Differentially expressed limb transcripts

To identify the gene expression differences that could be involved in the morphological divergence of bat limb development, we examined the transcriptomes of whole autopod tissue from the forelimbs and hindlimbs of three sequential developmental stages (CS15, CS16, and CS17). Principle component analysis (PCA) showed an expected segregation pattern, with component one reflecting the developmental stage and component two the tissue type (forelimb or hindlimb; Fig. 2a). We found 2,952 genes differentially expressed between forelimbs and hindlimbs and 5,164 genes differentially expressed between any two sequential stages (adjusted p-value ≤ 0.01; see methods). Pairwise tests for differential expression directly comparing the forelimb and hindlimb at each stage (i.e. CS15 FL vs CS15 HL) contributed an additional 1,596 genes. Combined, these analyses identified 7,172 differentially expressed genes (adjusted p-value ≤ 0.01; Fig. 2b; Supplementary Table 2).
Figure 2

Gene expression profiling during bat wing development by RNA-seq and in situ hybridization. (a) Principle component analysis using 3,000 genes with the highest variances. PC1 is stage dependent, PC2 is tissue dependent (forelimb or hindlimb) and each explain 57.1% and 13.3% of the variance respectively. (b) Gene-wise hierarchical clustering heatmap of all 7,172 genes showing differential expression (adjusted p-value ≤0.01) displays genes primarily segregate into five groups. Z-score scale is mean subtracted regularized log transformed read counts. Cluster 1 (N=64) shows genes with increased expression through stages. Cluster 11 (N=465) displays genes with increased hindlimb expression. Cluster 30 (N=718) highlights genes with increased forelimb expression. The box in the bar chart is the interquartile range (IQR), the line is the median and the whiskers are the furthest data point from the median within 1.5*IQR. Enriched GO terms are shown to the right. (c) Heatmap of genes from the “DNA binding” (GO:0003677) and “regulation of transcription, DNA dependent” (GO:0006355) GO terms that display the most significant differences (adjusted p-value ≤0.01) and greatest fold changes (fold change ≥2) between forelimbs and hindlimbs. Z-score scale is the sample of the mean subtracted average of the regularized log transformed read counts in each sample.

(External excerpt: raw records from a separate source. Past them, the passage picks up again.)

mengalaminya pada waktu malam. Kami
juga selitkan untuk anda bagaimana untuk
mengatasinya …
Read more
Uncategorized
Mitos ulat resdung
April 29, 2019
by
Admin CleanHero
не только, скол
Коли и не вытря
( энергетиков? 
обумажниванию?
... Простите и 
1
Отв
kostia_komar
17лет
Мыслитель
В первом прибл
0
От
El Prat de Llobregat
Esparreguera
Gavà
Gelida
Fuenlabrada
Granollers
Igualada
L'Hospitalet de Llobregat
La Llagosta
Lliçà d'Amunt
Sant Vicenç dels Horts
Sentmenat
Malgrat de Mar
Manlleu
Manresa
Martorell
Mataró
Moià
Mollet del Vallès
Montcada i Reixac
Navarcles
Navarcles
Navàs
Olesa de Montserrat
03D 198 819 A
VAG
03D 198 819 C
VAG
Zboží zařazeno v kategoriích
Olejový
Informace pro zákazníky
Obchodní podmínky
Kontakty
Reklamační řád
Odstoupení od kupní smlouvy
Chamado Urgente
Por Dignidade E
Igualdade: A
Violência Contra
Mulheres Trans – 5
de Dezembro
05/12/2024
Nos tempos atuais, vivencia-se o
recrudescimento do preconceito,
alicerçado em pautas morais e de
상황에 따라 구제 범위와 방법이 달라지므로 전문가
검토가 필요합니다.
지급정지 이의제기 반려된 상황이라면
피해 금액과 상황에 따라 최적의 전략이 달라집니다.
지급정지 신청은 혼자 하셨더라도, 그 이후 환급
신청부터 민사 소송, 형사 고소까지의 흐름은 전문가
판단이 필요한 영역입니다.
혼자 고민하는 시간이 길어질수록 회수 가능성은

Mllt3 and Lhx8 are highlighted by red and purple asterisks respectively. (d) In situ hybridization of Mllt3 and Lhx8 in stage-matched forelimbs and hindlimbs from bat and mouse. Bat Mllt3 expression shows a shift towards the distal autopod in the future location of digits III–V which elongate in bats. Bat expression of Lhx8 is strongest in the most proximal region of the autopod, especially along the anterior and posterior edges of the limb. Scale bars represent 0.5mm.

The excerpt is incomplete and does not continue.